A verbatim copy of the data is wanted, minus any picture in it.

-- SUPPLIED MATERIAL follows --

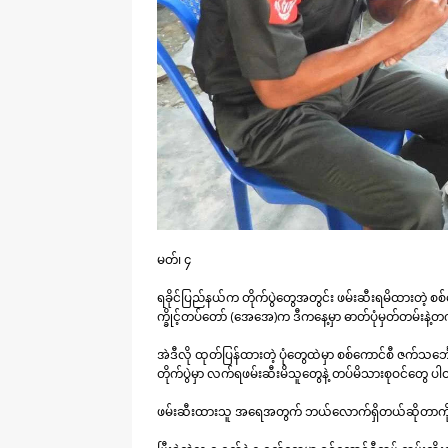
မတ်၊ ၄
ရခိုင်ပြည်နယ်က တိုက်ပွဲတွေအတွင်း ဖမ်းဆီးရမိထားတဲ့ စစ်
က္ခိုင့်တပ်တော် (အေအေ)က ဒီကနေ့မှာ ဓာတ်ပုံမှတ်တမ်းန
အဲဒီလို ထုတ်ပြန်ထားတဲ့ ပုံတွေထဲမှာ စစ်ကောင်စီ ဇက်သင
တိုက်ပွဲမှာ လက်ရဖမ်းဆီးမိသူတွေနဲ့ တပ်မိသားစုဝင်တွေ ပါ
ဖမ်းဆီးထားသူ အရေအတွက် ဘယ်လောက်ရှိတယ်ဆိုတာကိုတ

-- SUPPLIED MATERIAL concluded --

# WRITTEN RESPONSE:
မတ်၊ ၄
ရခိုင်ပြည်နယ်က တိုက်ပွဲတွေအတွင်း ဖမ်းဆီးရမိထားတဲ့ စစ်
က္ခိုင့်တပ်တော် (အေအေ)က ဒီကနေ့မှာ ဓာတ်ပုံမှတ်တမ်းန
အဲဒီလို ထုတ်ပြန်ထားတဲ့ ပုံတွေထဲမှာ စစ်ကောင်စီ ဇက်သင
တိုက်ပွဲမှာ လက်ရဖမ်းဆီးမိသူတွေနဲ့ တပ်မိသားစုဝင်တွေ ပါ
ဖမ်းဆီးထားသူ အရေအတွက် ဘယ်လောက်ရှိတယ်ဆိုတာကိုတ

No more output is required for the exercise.